* Problem to work on: Please repeat the entries exactly as they appear and omit any images.

* Data:
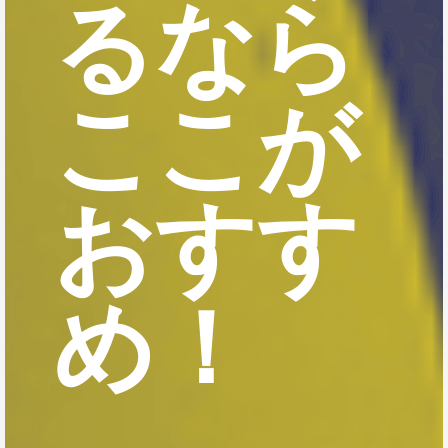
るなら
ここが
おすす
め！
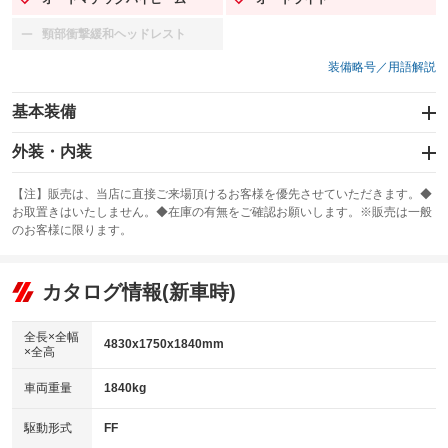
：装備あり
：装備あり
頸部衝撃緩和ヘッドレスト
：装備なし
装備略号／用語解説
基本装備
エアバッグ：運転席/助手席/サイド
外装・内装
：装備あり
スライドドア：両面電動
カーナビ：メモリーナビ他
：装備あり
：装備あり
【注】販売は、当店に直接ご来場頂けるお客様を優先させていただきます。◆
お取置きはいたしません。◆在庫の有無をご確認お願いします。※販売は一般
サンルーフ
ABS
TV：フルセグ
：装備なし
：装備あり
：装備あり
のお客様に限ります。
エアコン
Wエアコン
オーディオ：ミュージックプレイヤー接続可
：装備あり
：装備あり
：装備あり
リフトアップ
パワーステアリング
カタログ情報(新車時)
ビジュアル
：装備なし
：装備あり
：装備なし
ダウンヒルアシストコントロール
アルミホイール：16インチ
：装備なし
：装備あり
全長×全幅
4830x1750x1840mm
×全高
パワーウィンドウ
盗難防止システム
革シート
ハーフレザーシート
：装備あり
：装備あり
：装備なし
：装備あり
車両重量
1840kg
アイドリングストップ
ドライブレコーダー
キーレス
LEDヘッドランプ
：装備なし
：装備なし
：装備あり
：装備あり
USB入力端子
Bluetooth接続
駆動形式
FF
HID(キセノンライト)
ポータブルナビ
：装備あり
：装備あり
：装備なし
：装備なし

* Exercise answer:
るなら
ここが
おすす
め！
：装備あり
：装備あり
頸部衝撃緩和ヘッドレスト
：装備なし
装備略号／用語解説
基本装備
エアバッグ：運転席/助手席/サイド
外装・内装
：装備あり
スライドドア：両面電動
カーナビ：メモリーナビ他
：装備あり
：装備あり
【注】販売は、当店に直接ご来場頂けるお客様を優先させていただきます。◆
お取置きはいたしません。◆在庫の有無をご確認お願いします。※販売は一般
サンルーフ
ABS
TV：フルセグ
：装備なし
：装備あり
：装備あり
のお客様に限ります。
エアコン
Wエアコン
オーディオ：ミュージックプレイヤー接続可
：装備あり
：装備あり
：装備あり
リフトアップ
パワーステアリング
カタログ情報(新車時)
ビジュアル
：装備なし
：装備あり
：装備なし
ダウンヒルアシストコントロール
アルミホイール：16インチ
：装備なし
：装備あり
全長×全幅
4830x1750x1840mm
×全高
パワーウィンドウ
盗難防止システム
革シート
ハーフレザーシート
：装備あり
：装備あり
：装備なし
：装備あり
車両重量
1840kg
アイドリングストップ
ドライブレコーダー
キーレス
LEDヘッドランプ
：装備なし
：装備なし
：装備あり
：装備あり
USB入力端子
Bluetooth接続
駆動形式
FF
HID(キセノンライト)
ポータブルナビ
：装備あり
：装備あり
：装備なし
：装備なし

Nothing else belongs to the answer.